Parents of 'Taliban John' Sent Their Son Off to the Culture Wars

American Taliban John Walker Lindh has rightly become a symbol in America's ongoing culture wars.

Why? Because his case raises a crucial question: Is American culture capable of reproducing itself? Are we raising children who can preserve our society for future generations? Taliban John suggests the possibility that some of our children won't even stay on the right side of an overt military conflict.

Does a nation of individualists have reason to care whether society survives? Before I had children, I didn't have a very good answer to that question. I would have said that I prefer that it survive, because on the whole it is a good society. Then, too, a society that falls apart the day after I die would probably not be much fun to live in during the last years of my life. But if asked whether that preference imposed any obligation on me for actual action, I would have been hard pressed to figure it out.

Many people, in fact, reply with something like this: “I owe nothing to anyone. I don't have to have children at all. If I choose to have children, how I raise them is up to me. What do I care if society doesn't last beyond my own lifetime?”

After having children, I realize that this question is ill-framed. The more important question is this: Is it in the interest of a free society to allow people greater and greater liberty in a wider number of areas, at ever-earlier ages? Posed this way, it is easy to see that even the most free society must impose some limits on the behavior of its individuals. We can't turn a blind eye to stealing and murder. Economists know that we need reasonable compliance with reasonable laws of property and contract for the smooth operation of the market. We don't have to tolerate the “preferences” of con artists and gang members for their “lifestyle.”

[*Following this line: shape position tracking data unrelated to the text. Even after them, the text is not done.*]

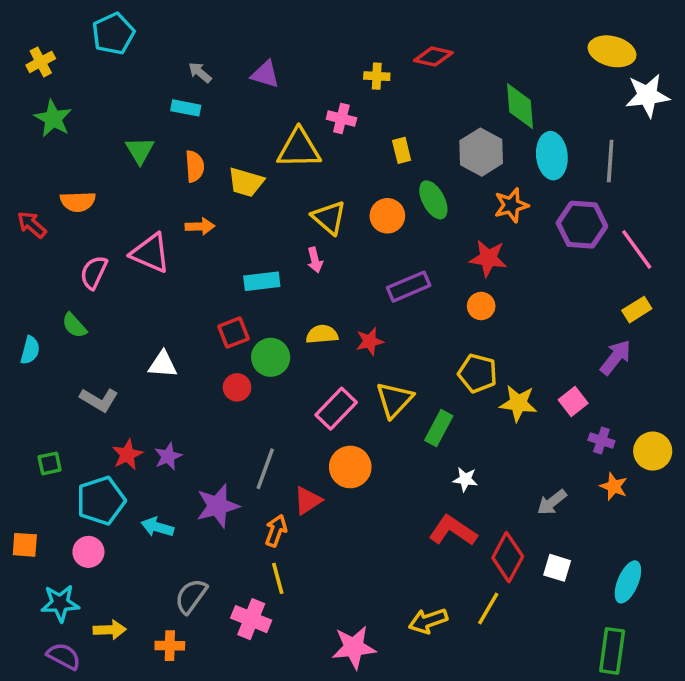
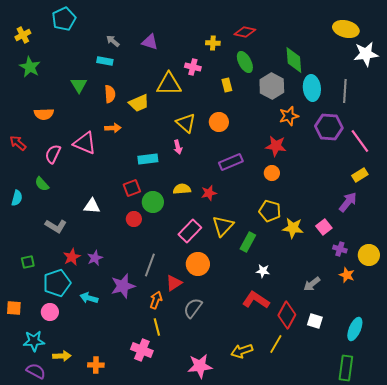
yellow trapezoid: (246, 182) -> (139, 103), turned -40
green ellipse: (433, 200) -> (245, 62), moved
red arrow: (32, 225) -> (18, 143), moved
gray semicircle: (191, 596) -> (193, 308), moved

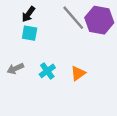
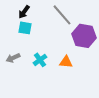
purple hexagon: (99, 20) -> (84, 36), moved
orange triangle: (78, 73) -> (66, 62), turned 40

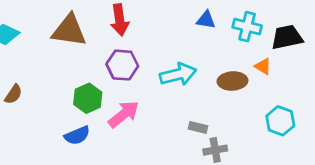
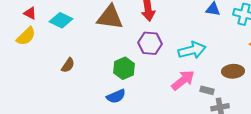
brown ellipse: (232, 81) -> (233, 71), moved
pink arrow: (124, 114) -> (183, 80), moved

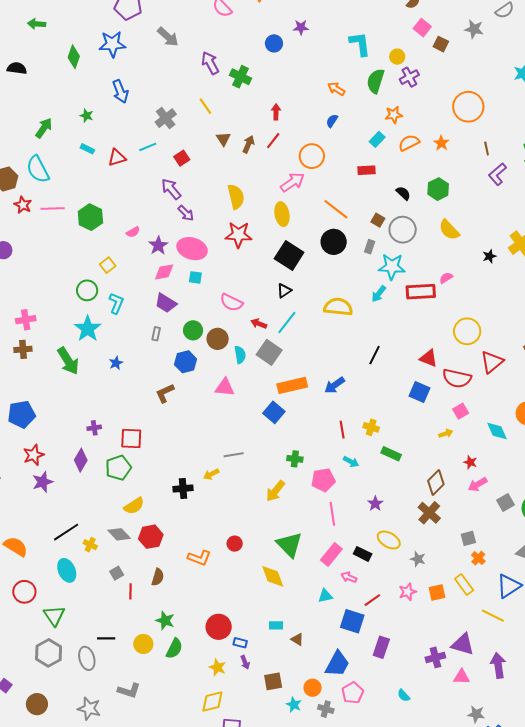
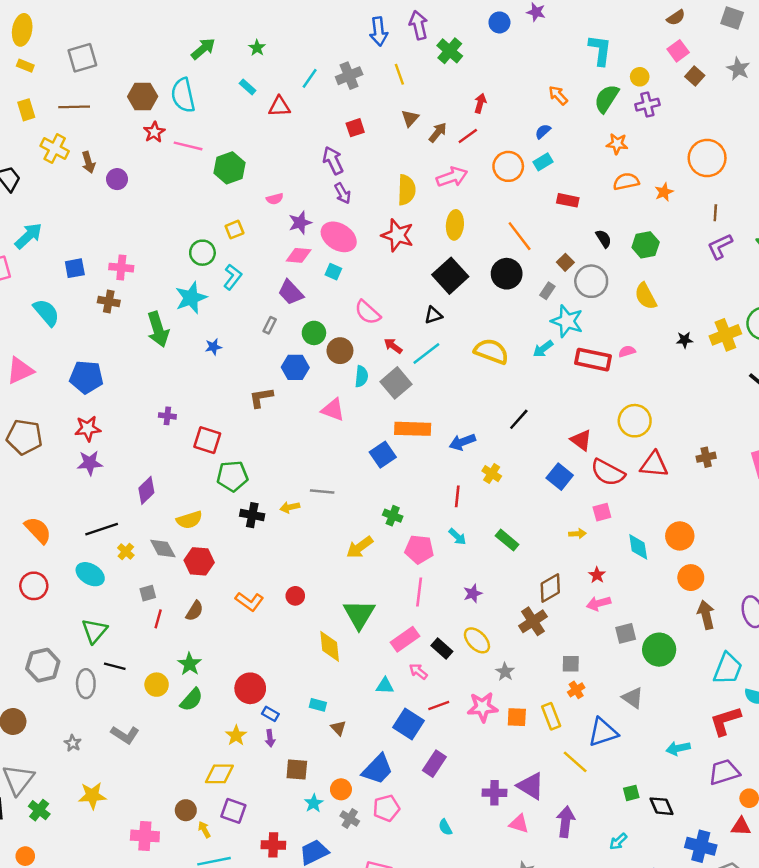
blue arrow: (120, 91) -> (379, 31), moved
cyan rectangle: (377, 139) -> (543, 162), moved
cyan line: (148, 147) -> (310, 78), moved, turned -48
pink arrow: (292, 182) -> (452, 177), moved
red triangle: (492, 362) -> (654, 465), turned 30
yellow cross: (371, 427) -> (492, 474), moved
purple diamond: (81, 460) -> (146, 490), moved
green pentagon: (118, 468) -> (232, 476), moved
cyan ellipse: (67, 570) -> (90, 574), turned -50
pink star: (408, 592) -> (483, 707), size x1.4
green triangle: (54, 616) -> (94, 631), moved
gray star: (89, 709) -> (73, 743), size x0.6

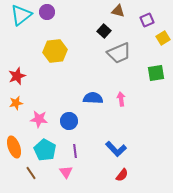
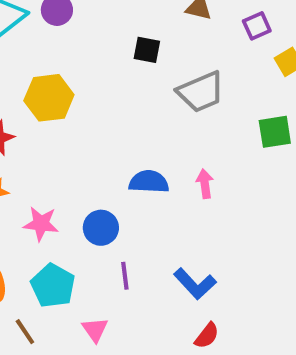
black square: (104, 31) -> (147, 50), moved, turned -32
yellow hexagon: (55, 51) -> (49, 98), moved
purple line: (75, 151) -> (125, 276), moved

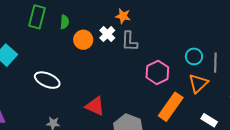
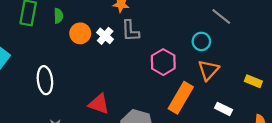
white cross: (107, 34) -> (105, 36), moved
gray line: (215, 63) -> (221, 17), moved, turned -48
white ellipse: (47, 80) -> (45, 80), turned 65

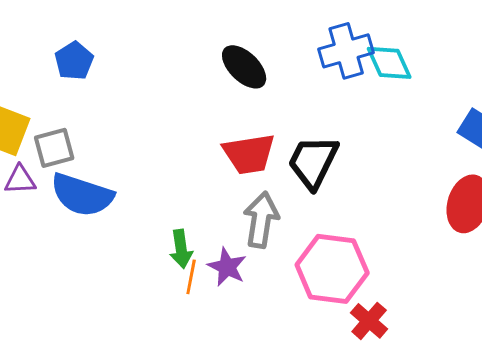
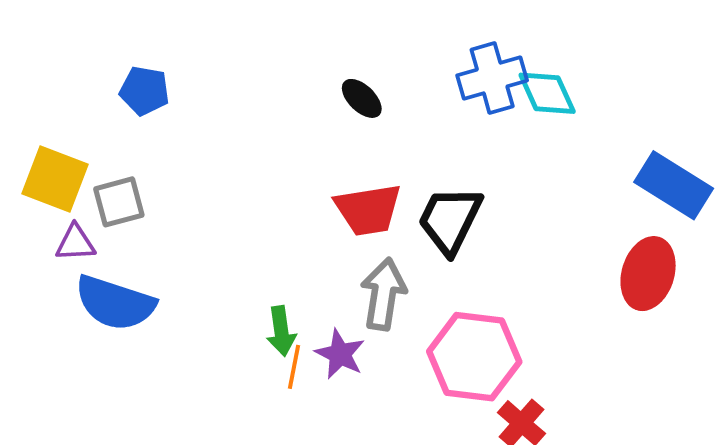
blue pentagon: (74, 61) -> (144, 91), turned -30
black ellipse: (244, 67) -> (362, 98), size x0.7
blue semicircle: (82, 195) -> (115, 303), moved

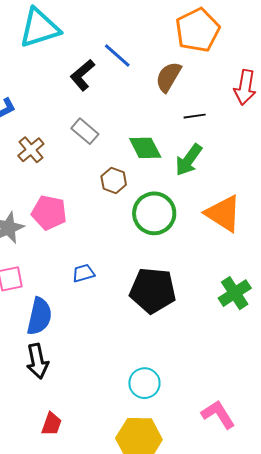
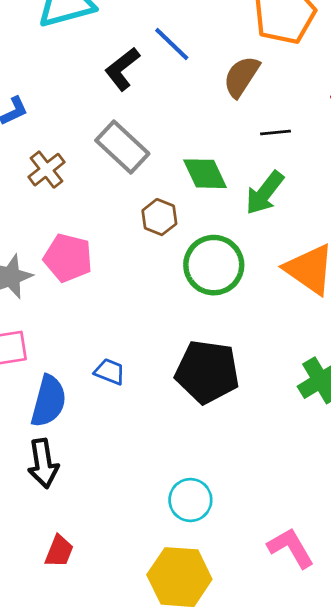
gray rectangle: (85, 131) -> (122, 147), size x1.4
blue trapezoid: (83, 273) -> (110, 372), moved, turned 35

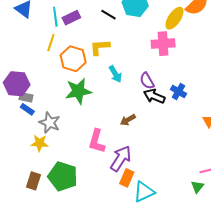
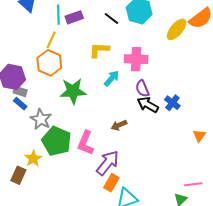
pink cross: (163, 44) -> (136, 59), moved
orange hexagon: (73, 59) -> (49, 63), moved
cyan arrow: (115, 74) -> (112, 78), turned -114
yellow star: (40, 143) -> (33, 159), moved, turned 30
green pentagon: (63, 176) -> (56, 141), moved

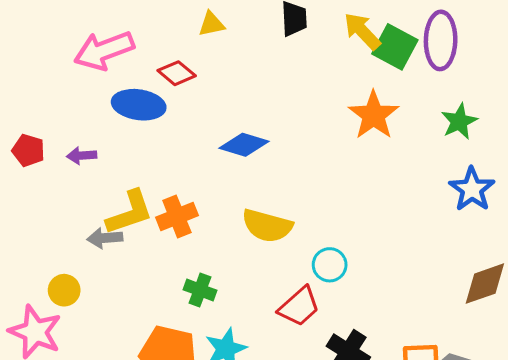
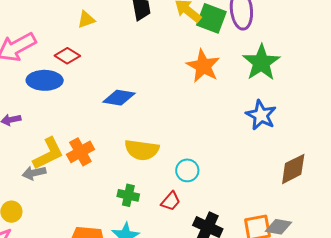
green star: (459, 121) -> (261, 62), size x1.5
blue star: (472, 189) -> (261, 115), moved
green cross: (200, 290) -> (128, 195), moved
red trapezoid: (299, 307) -> (171, 201), size x0.7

So do these necessary restrictions on people's behavior extend to how we raise our children? A couple of recent books say Yes. Kay Hymowitz, in Ready or Not: Why Treating Children as Small Adults Threatens Their Future and Ours, argues that allowing children a greater range of choices at earlier and earlier ages actually undermines their ultimate maturity and autonomy. Children are not ready to make certain kinds of decisions. They need adult guidance and protection. Hymowitz points out that the children who receive the least adult input into the formation of their values are the most vulnerable to far less benign influences outside the family. She mentions influences like advertising and peer pressure, to which we can now add, thanks to John Walker's case, militant Islam.

In my own book Love and Economics: Why the Laissez-Faire Family Doesn't Work, I show that no one is born with a well-formed conscience. The groundwork for the development of the conscience is laid during the first two years of life, through the attachment between the infant and his mother. If that foundation is not laid during the pre-verbal, pre-cognitive period of the infant's life, it will be very difficult to install a conscience based on purely rational, abstract considerations of justice.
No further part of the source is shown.